## WHAT TO PRODUCE
Find the string "with" in the records and copy each line where it occurs.
━━━━━━━━━━
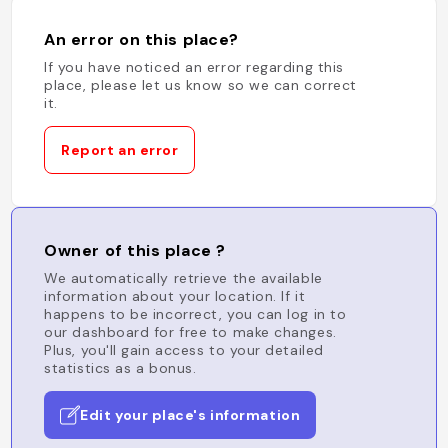
An error on this place?
If you have noticed an error regarding this
place, please let us know so we can correct
it.
Report an error
Owner of this place ?
We automatically retrieve the available
information about your location. If it
happens to be incorrect, you can log in to
our dashboard for free to make changes.
Plus, you'll gain access to your detailed
statistics as a bonus.
Edit your place's information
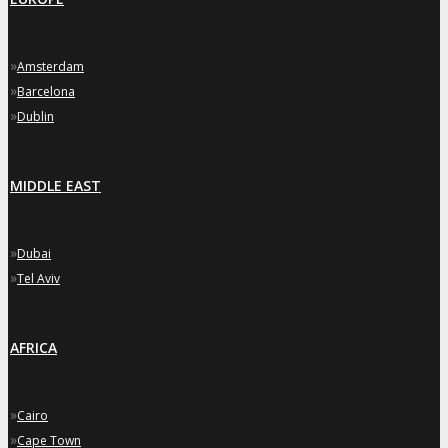
»
Amsterdam
»
Barcelona
»
Dublin
MIDDLE EAST
»
Dubai
»
Tel Aviv
AFRICA
»
Cairo
»
Cape Town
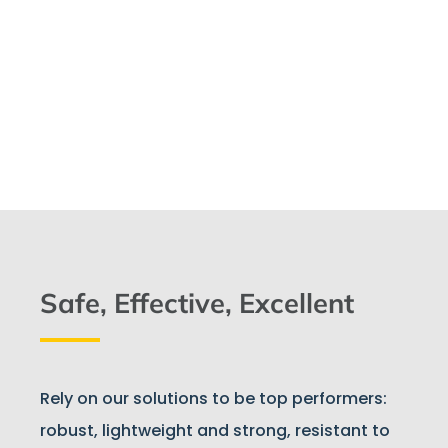
Safe, Effective, Excellent
Rely on our solutions to be top performers:
robust, lightweight and strong, resistant to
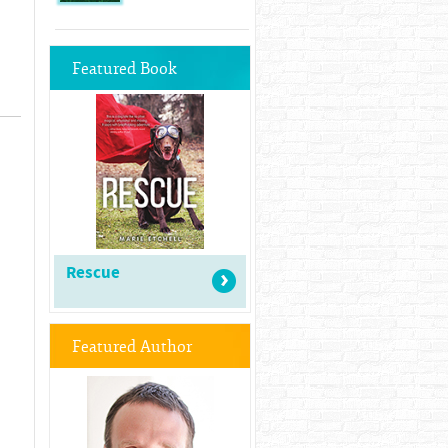
Featured Book
Rescue
Featured Author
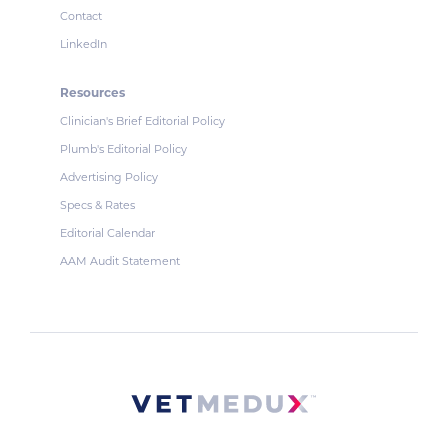
Contact
LinkedIn
Resources
Clinician's Brief Editorial Policy
Plumb's Editorial Policy
Advertising Policy
Specs & Rates
Editorial Calendar
AAM Audit Statement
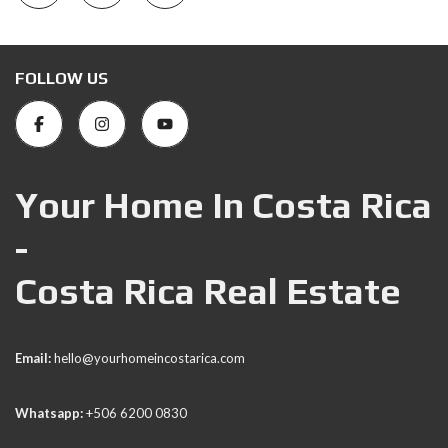
FOLLOW US
Your Home In Costa Rica
-
Costa Rica Real Estate
Email:
hello@yourhomeincostarica.com
Whatsapp:
+506 6200 0830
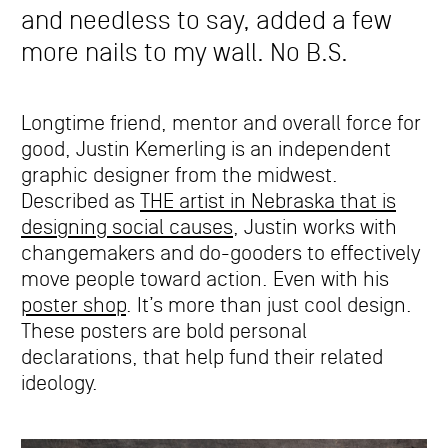
and needless to say, added a few
more nails to my wall. No B.S.
Longtime friend, mentor and overall force for
good, Justin Kemerling is an independent
graphic designer from the midwest.
Described as
THE artist in Nebraska that is
designing social causes
, Justin works with
changemakers and do-gooders to effectively
move people toward action. Even with his
poster shop
. It’s more than just cool design.
These posters are bold personal
declarations, that help fund their related
ideology.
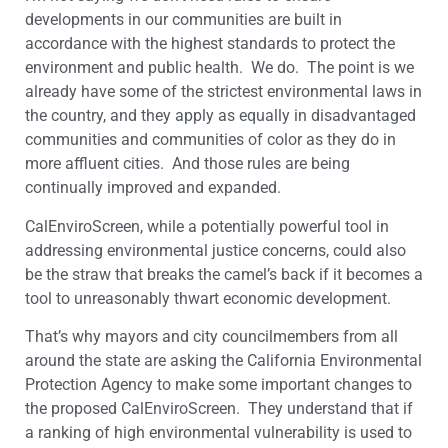
developments in our communities are built in
accordance with the highest standards to protect the
environment and public health. We do. The point is we
already have some of the strictest environmental laws in
the country, and they apply as equally in disadvantaged
communities and communities of color as they do in
more affluent cities. And those rules are being
continually improved and expanded.
CalEnviroScreen, while a potentially powerful tool in
addressing environmental justice concerns, could also
be the straw that breaks the camel’s back if it becomes a
tool to unreasonably thwart economic development.
That’s why mayors and city councilmembers from all
around the state are asking the California Environmental
Protection Agency to make some important changes to
the proposed CalEnviroScreen. They understand that if
a ranking of high environmental vulnerability is used to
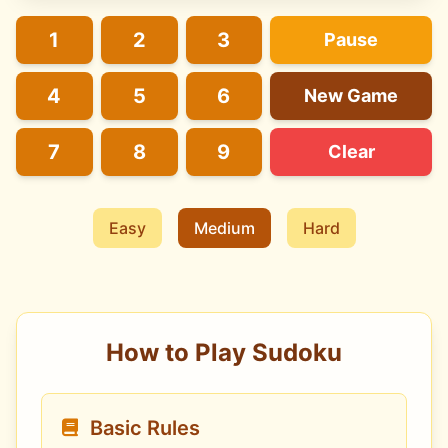
1
2
3
Pause
4
5
6
New Game
7
8
9
Clear
Easy
Medium
Hard
How to Play Sudoku
Basic Rules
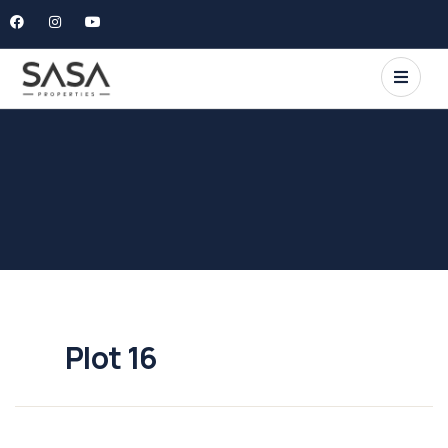
Plot 16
━━━━━━━━━━
## EXPECTED OUTPUT
, Justin works with
move people toward action. Even with his
accordance with the highest standards to protect the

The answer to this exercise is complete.